A quick addition to info about the vertex groups used for modifiers – you can adjust how much each modifier affects a mesh by adjusting the vertex weight in the group. For example, to limit how much the Shrinkwrap modifier affects certain parts of a mesh, reduce the vertex weight for those areas. You can do this with Weight Painting and/or another vertex-weight tool.
Cloth Pinning works a bit differently but the idea is the same – a vertex weight of zero in the Cloth Pinning vertex group means that vertex is entirely under the control of the Cloth sim (if used). A vertex weight of 1.0 is not affected by the Cloth sim at all. You can use this to adjust what influences act on your garment – Cloth sim, Shrinkwrap and Armature influences can all act at the same time, you’re not limited to one or the other. Even Shape Keys can be tossed into the mix.
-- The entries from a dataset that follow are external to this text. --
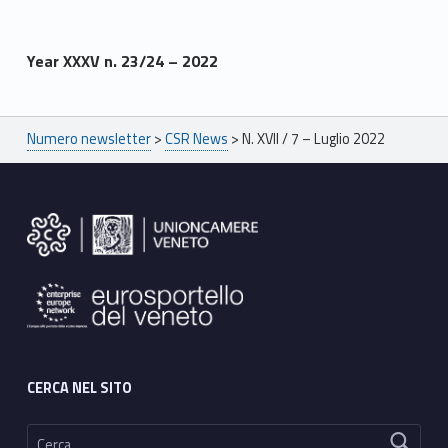
Year XXXV n. 23/24 – 2022
Skip back to main navigation
Breadcrumbs navigation
Numero newsletter
>
CSR News
>
N. XVII / 7 – Luglio 2022
Footer sidebar
CERCA NEL SITO
Ricerca per:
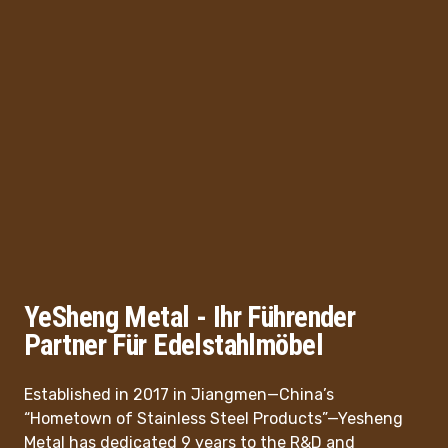
YeSheng Metal - Ihr Führender
Partner Für Edelstahlmöbel
Established in 2017 in Jiangmen—China’s
“Hometown of Stainless Steel Products”—Yesheng
Metal has dedicated 9 years to the R&D and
Even a fairly limited comp can do Cloth physics if you set things up right and have some patience. First off, you don’t need an excessively high density mesh – use only enough subdivisions (which determines the loop and vertex count) to have the cloth mesh deform like the kind of cloth you’re using. Leather is stiff and doesn’t need fine detail so it can be a fairly loose mesh. Silk needs a much finer mesh because it has so many fine wrinkles. By running the sim on a mesh of optimum density you can avoid the huge overhead of physics calculations on an excessively dense mesh. After the physics bake you can add a Subsurf modifier to smooth the cloth into better shape. In my experience, a Cloth sim run on a lean, sparse mesh looks better than that run on a highly dense mesh, because the folds are more general and the sim doesn’t get bogged down in detail. It’s also a way to reduce the calculation overhead that Cloth Collision demands.